Please copy every line with the string "Rose" from the entries below.

*** RECORDED INFORMATION ***

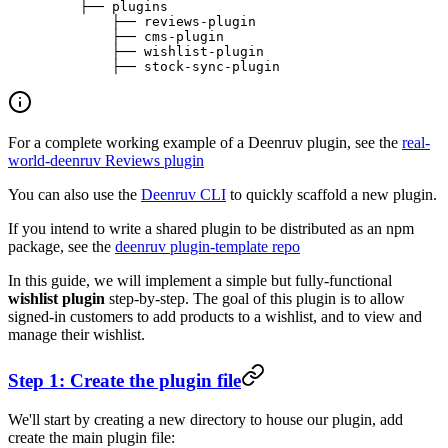
    ├── plugins
        ├── reviews-plugin
        ├── cms-plugin
        ├── wishlist-plugin
        ├── stock-sync-plugin
For a complete working example of a Deenruv plugin, see the
real-
world-deenruv Reviews plugin
You can also use the
Deenruv CLI
to quickly scaffold a new plugin.
If you intend to write a shared plugin to be distributed as an npm
package, see the
deenruv plugin-template repo
In this guide, we will implement a simple but fully-functional
wishlist plugin
step-by-step. The goal of this plugin is to allow
signed-in customers to add products to a wishlist, and to view and
manage their wishlist.
Step 1: Create the plugin file
We'll start by creating a new directory to house our plugin, add
create the main plugin file:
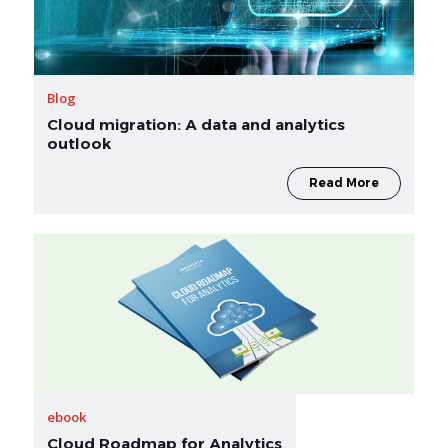
Blog
Cloud migration: A data and analytics
outlook
Read More
ebook
Cloud Roadmap for Analytics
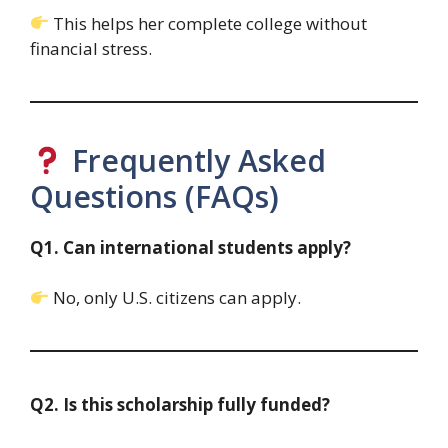
This helps her complete college without
financial stress.
Frequently Asked
Questions (FAQs)
Q1. Can international students apply?
No, only U.S. citizens can apply.
Q2. Is this scholarship fully funded?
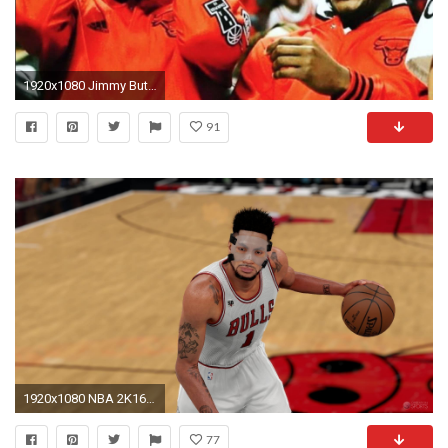
1920x1080 Jimmy Butler posts heartfelt farewell to Derrick Rose after trade to Knicks | NBA | Sporting News
91
1920x1080 NBA 2K16 Adds Mask For Derrick Rose & Clippers Black Alternate Uniforms
77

***

ANSWER BOX
1920x1080 Jimmy Butler posts heartfelt farewell to Derrick Rose after trade to Knicks | NBA | Sporting News
1920x1080 NBA 2K16 Adds Mask For Derrick Rose & Clippers Black Alternate Uniforms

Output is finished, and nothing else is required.